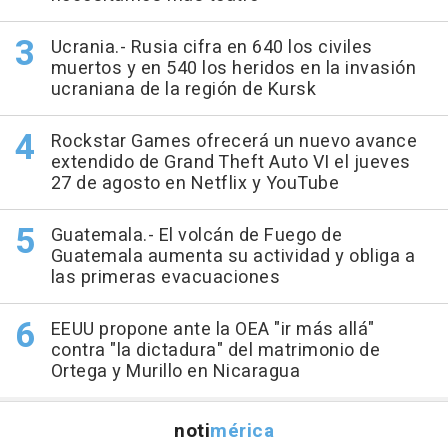
Ucrania.- Rusia cifra en 640 los civiles
muertos y en 540 los heridos en la invasión
ucraniana de la región de Kursk
Rockstar Games ofrecerá un nuevo avance
extendido de Grand Theft Auto VI el jueves
27 de agosto en Netflix y YouTube
Guatemala.- El volcán de Fuego de
Guatemala aumenta su actividad y obliga a
las primeras evacuaciones
EEUU propone ante la OEA "ir más allá"
contra "la dictadura" del matrimonio de
Ortega y Murillo en Nicaragua
noti
mérica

○ ○ ○ ○ ○

**WHAT IS EXPECTED:** Only lines belong in the copy: transcribe those from the start of the data through the line that contains "Guatemala.- El volcán de Fuego de", and skip the pictures.

**OUTPUT OF THE TASK:**
Ucrania.- Rusia cifra en 640 los civiles
muertos y en 540 los heridos en la invasión
ucraniana de la región de Kursk
Rockstar Games ofrecerá un nuevo avance
extendido de Grand Theft Auto VI el jueves
27 de agosto en Netflix y YouTube
Guatemala.- El volcán de Fuego de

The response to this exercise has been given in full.